=== Data extracted from a collection ===
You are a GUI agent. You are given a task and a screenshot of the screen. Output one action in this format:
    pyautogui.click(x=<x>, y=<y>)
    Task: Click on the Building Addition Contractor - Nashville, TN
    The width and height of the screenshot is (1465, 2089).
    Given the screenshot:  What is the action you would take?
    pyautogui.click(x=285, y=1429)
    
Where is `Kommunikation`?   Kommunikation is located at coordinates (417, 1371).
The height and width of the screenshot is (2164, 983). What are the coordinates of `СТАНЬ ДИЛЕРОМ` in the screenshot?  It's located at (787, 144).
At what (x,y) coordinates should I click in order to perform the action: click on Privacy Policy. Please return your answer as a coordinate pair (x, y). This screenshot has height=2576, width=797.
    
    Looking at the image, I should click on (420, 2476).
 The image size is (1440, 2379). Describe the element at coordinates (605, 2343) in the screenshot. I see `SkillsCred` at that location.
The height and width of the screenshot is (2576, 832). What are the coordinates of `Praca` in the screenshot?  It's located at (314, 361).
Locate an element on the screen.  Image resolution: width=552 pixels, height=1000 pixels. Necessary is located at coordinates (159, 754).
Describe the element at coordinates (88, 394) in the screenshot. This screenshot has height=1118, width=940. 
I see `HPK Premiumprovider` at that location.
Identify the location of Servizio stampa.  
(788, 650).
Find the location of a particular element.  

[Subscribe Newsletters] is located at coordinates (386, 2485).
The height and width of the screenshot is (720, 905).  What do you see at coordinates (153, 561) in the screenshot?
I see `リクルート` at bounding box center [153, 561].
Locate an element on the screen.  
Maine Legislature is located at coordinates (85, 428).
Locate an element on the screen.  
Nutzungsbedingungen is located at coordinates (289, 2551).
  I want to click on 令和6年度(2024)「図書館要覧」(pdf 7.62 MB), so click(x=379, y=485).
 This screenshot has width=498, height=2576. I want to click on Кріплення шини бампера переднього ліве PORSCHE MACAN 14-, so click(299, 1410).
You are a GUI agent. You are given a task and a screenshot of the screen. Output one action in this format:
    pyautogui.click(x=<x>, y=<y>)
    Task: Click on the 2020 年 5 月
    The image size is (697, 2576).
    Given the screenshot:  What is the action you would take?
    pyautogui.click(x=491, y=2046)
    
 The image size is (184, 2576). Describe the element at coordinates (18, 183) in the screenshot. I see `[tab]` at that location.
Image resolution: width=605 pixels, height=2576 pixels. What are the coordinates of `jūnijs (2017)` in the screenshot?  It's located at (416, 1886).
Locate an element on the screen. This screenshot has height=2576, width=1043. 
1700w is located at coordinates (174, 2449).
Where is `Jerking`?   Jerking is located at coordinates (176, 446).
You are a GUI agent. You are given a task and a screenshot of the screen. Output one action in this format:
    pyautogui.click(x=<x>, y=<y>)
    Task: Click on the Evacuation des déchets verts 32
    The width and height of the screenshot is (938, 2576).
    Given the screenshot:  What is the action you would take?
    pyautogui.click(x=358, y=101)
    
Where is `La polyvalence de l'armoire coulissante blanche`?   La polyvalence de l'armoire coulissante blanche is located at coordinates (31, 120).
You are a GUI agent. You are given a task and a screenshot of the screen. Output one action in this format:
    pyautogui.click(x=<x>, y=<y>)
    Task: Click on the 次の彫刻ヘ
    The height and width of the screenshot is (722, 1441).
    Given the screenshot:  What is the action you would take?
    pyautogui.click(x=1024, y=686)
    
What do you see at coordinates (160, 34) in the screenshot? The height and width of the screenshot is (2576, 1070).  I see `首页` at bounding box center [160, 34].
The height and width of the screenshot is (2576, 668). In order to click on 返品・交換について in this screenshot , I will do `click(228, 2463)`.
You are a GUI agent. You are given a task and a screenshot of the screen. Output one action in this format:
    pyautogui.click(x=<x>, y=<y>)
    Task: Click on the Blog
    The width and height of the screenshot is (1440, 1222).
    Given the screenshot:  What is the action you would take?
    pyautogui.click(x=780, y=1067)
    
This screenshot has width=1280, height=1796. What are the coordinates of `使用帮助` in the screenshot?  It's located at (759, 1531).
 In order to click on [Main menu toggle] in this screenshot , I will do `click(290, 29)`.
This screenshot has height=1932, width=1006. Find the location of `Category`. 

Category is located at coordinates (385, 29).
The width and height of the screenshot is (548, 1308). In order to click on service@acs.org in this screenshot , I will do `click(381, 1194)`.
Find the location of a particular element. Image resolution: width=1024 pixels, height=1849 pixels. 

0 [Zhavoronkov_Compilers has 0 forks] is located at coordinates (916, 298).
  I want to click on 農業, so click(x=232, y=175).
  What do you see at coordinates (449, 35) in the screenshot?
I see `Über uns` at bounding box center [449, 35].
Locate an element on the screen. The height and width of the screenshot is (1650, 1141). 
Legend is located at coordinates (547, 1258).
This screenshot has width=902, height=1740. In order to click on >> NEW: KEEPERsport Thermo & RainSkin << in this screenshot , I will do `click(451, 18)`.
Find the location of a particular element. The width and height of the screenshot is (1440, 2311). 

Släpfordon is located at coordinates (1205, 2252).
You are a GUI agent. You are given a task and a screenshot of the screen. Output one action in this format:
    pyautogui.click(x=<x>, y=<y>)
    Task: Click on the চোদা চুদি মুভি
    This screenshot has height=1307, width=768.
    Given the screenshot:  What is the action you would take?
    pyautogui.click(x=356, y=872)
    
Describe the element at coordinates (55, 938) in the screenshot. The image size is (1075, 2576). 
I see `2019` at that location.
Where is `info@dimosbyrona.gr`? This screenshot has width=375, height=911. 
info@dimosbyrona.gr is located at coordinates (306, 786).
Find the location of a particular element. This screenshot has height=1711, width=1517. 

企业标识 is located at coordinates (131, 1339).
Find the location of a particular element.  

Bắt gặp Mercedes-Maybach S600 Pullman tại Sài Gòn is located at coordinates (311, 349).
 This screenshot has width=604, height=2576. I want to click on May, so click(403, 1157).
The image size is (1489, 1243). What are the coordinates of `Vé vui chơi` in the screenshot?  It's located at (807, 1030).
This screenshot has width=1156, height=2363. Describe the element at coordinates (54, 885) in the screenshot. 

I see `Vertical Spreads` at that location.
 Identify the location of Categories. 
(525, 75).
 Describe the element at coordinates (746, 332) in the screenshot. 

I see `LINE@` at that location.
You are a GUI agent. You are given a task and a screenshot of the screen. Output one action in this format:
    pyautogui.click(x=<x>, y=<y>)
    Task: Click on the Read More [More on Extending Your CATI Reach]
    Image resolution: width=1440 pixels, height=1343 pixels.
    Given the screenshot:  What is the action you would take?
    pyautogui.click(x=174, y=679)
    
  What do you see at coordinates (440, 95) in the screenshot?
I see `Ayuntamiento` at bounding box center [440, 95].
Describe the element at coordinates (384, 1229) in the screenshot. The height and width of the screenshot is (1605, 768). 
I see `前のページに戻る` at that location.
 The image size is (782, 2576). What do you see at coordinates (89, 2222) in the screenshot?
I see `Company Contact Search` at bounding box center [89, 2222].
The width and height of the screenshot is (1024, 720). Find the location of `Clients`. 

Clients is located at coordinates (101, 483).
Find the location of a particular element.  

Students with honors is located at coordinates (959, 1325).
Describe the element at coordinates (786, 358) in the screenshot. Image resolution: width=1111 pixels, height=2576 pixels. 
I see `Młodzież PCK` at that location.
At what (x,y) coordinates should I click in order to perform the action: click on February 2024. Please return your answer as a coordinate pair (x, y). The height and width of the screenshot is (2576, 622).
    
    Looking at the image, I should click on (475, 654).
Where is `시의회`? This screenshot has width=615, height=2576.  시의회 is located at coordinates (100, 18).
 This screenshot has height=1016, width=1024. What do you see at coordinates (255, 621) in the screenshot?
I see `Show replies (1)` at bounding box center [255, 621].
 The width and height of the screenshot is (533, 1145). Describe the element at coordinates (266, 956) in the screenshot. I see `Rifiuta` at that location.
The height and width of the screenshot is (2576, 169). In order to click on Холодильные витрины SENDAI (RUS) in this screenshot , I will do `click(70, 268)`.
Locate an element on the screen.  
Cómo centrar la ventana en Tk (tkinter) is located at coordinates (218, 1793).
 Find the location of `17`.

=== Description of the task ===
An exact copy of the lines above between the line holding "The height and width of the screenshot is (722, 1441)." and the line holding "The height and width of the screenshot is (2576, 668).", inclusive, is the whole answer.

=== Solution for this problem ===
    The height and width of the screenshot is (722, 1441).
    Given the screenshot:  What is the action you would take?
    pyautogui.click(x=1024, y=686)
    
What do you see at coordinates (160, 34) in the screenshot? The height and width of the screenshot is (2576, 1070).  I see `首页` at bounding box center [160, 34].
The height and width of the screenshot is (2576, 668). In order to click on 返品・交換について in this screenshot , I will do `click(228, 2463)`.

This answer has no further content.